The one million dollar minimum at UBC applies to the total receivables purchased in a sourcing engagement. Not per deal. The aggregate tranche.
It is not about feeling exclusive. It is a filter. And the filter is the entire point.
What the Floor Filters For
Above one million dollars per engagement, the buyer base changes. You are not dealing with an individual putting twenty-five thousand into a single deal and asking twelve questions about it. You are dealing with family offices, funds, corporate buyers, and sophisticated commercial buyers who already know how commercial receivables work and what their own rules are.
That changes every part of the engagement.
Counsel on the Other Side
Institutional buyers have lawyers. Paperwork moves faster because there is someone on the other side of the table who knows what they are looking at. Transfer documents get reviewed and signed without a week of back and forth explaining basics. Clean transactions close clean.
This is the piece that protects the service model. Institutional buyers make their own acquisition decisions. They do not ask UBC whether a deal is a good idea. They have their own underwriting, their own analysts, their own view of the asset. UBC's job is to find receivables that match what the buyer asked for and coordinate the paperwork. Not to opine.
That separation is what keeps UBC on the service side of the line. The moment a buyer starts asking for recommendations, the role shifts. The floor makes that shift unlikely because institutional buyers do not operate that way.
Why a Lower Floor Would Break the Model
If the minimum dropped to one hundred thousand, or fifty thousand, or ten thousand, the buyer base would change. The questions would change. The hand-holding would creep in. And UBC would no longer be a technical service provider. It would be something else that requires different registrations, different disclosures, and a different business.
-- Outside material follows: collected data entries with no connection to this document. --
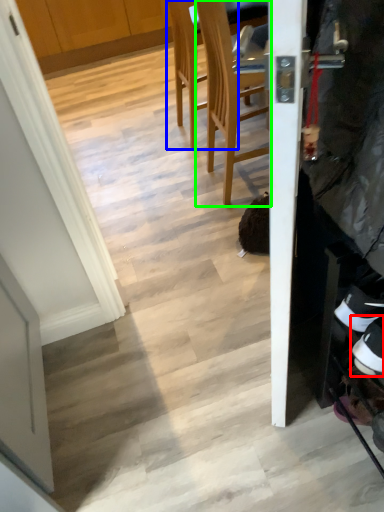 Question: Estimate the real-world distances between objects in this image. Which object is farther from footwear (highlighted by a red box), chair (highlighted by a blue box) or chair (highlighted by a green box)?

Choices:
 (A) chair
 (B) chair

Answer: (A) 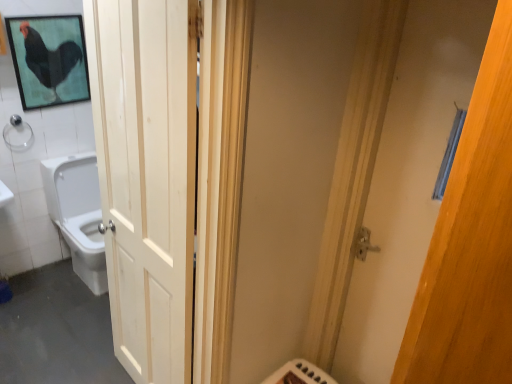 Question: Is wooden door at right, arranged as the first door when viewed from the right, placed right next to white glossy toilet at left?

Choices:
 (A) yes
 (B) no

Answer: (B)

Question: From the image's perspective, is wooden door at right, which ranks as the 2th door in left-to-right order, located beneath white glossy toilet at left?

Choices:
 (A) no
 (B) yes

Answer: (A)

Question: From the image's perspective, is wooden door at right, arranged as the first door when viewed from the right, over white glossy toilet at left?

Choices:
 (A) no
 (B) yes

Answer: (B)

Question: From a real-world perspective, is wooden door at right, which ranks as the 2th door in left-to-right order, beneath white glossy toilet at left?

Choices:
 (A) yes
 (B) no

Answer: (B)

Question: Considering the relative sizes of wooden door at right, which ranks as the 2th door in left-to-right order, and white glossy toilet at left in the image provided, is wooden door at right, which ranks as the 2th door in left-to-right order, shorter than white glossy toilet at left?

Choices:
 (A) yes
 (B) no

Answer: (B)

Question: Would you say white glossy toilet at left is part of wooden door at right, which ranks as the 2th door in left-to-right order,'s contents?

Choices:
 (A) no
 (B) yes

Answer: (A)

Question: Does black matte chicken at upper left come in front of white wood door at left, the 1th door viewed from the left?

Choices:
 (A) yes
 (B) no

Answer: (B)

Question: Is white wood door at left, placed as the second door when sorted from right to left, located within black matte chicken at upper left?

Choices:
 (A) no
 (B) yes

Answer: (A)

Question: Can we say black matte chicken at upper left lies outside white wood door at left, placed as the second door when sorted from right to left?

Choices:
 (A) yes
 (B) no

Answer: (A)

Question: Is black matte chicken at upper left oriented away from white wood door at left, placed as the second door when sorted from right to left?

Choices:
 (A) no
 (B) yes

Answer: (A)

Question: Is black matte chicken at upper left facing towards white wood door at left, placed as the second door when sorted from right to left?

Choices:
 (A) no
 (B) yes

Answer: (B)

Question: Is the position of black matte chicken at upper left more distant than that of white wood door at left, the 1th door viewed from the left?

Choices:
 (A) no
 (B) yes

Answer: (B)

Question: Are white wood door at left, placed as the second door when sorted from right to left, and wooden door at right, arranged as the first door when viewed from the right, far apart?

Choices:
 (A) no
 (B) yes

Answer: (B) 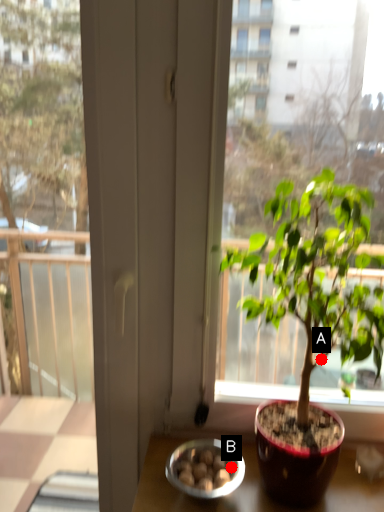 Question: Two points are circled on the image, labeled by A and B beside each circle. Among these points, which one is nearest to the camera?

Choices:
 (A) A is closer
 (B) B is closer

Answer: (A) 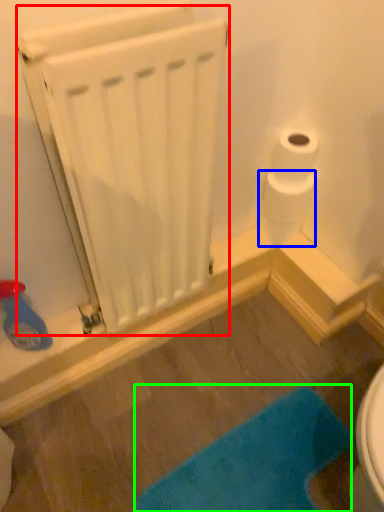 Question: Which object is the closest to the radiator (highlighted by a red box)? Choose among these: toilet paper (highlighted by a blue box) or bath mat (highlighted by a green box).

Choices:
 (A) toilet paper
 (B) bath mat

Answer: (A) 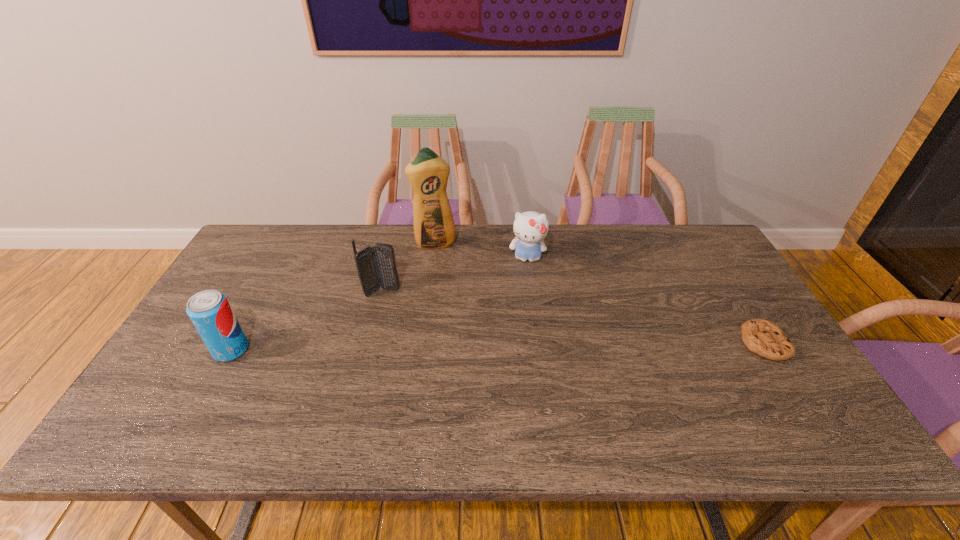 At what (x,y) coordinates should I click in order to perform the action: click on vacant position located on the label of the tallest object. Please return your answer as a coordinate pair (x, y). Looking at the image, I should click on (456, 309).

Where is `vacant area located on the label of the tallest object`? Image resolution: width=960 pixels, height=540 pixels. vacant area located on the label of the tallest object is located at coordinates (448, 282).

Find the location of a particular element. The image size is (960, 540). free space located 0.300m on the label of the tallest object is located at coordinates (458, 314).

Where is `vacant region located 0.160m on the front-facing side of the second object from right to left`? The height and width of the screenshot is (540, 960). vacant region located 0.160m on the front-facing side of the second object from right to left is located at coordinates (525, 303).

Identify the location of vacant space located on the front-facing side of the second object from right to left. This screenshot has width=960, height=540. (521, 370).

Locate an element on the screen. free space located 0.400m on the front-facing side of the second object from right to left is located at coordinates pyautogui.click(x=521, y=370).

The height and width of the screenshot is (540, 960). Find the location of `vacant position located 0.100m on the keyboard of the second object from left to right`. vacant position located 0.100m on the keyboard of the second object from left to right is located at coordinates (418, 312).

This screenshot has height=540, width=960. I want to click on free space located on the keyboard of the second object from left to right, so click(460, 340).

This screenshot has width=960, height=540. What are the coordinates of `free space located 0.300m on the keyboard of the second object from left to right` in the screenshot? It's located at (471, 347).

Image resolution: width=960 pixels, height=540 pixels. I want to click on detergent at the far edge, so click(434, 228).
The floor is not there to feel exclusive. It is there because the structure only works above it.
The Service Model Above the Floor
UBC operates as a technical sourcing provider. Flat fees. No profit share. No back-end. No management fees. Buyers acquire receivables directly in their own name and make every decision independently.
That is the whole model. And a one million dollar aggregate tranche is what makes it possible.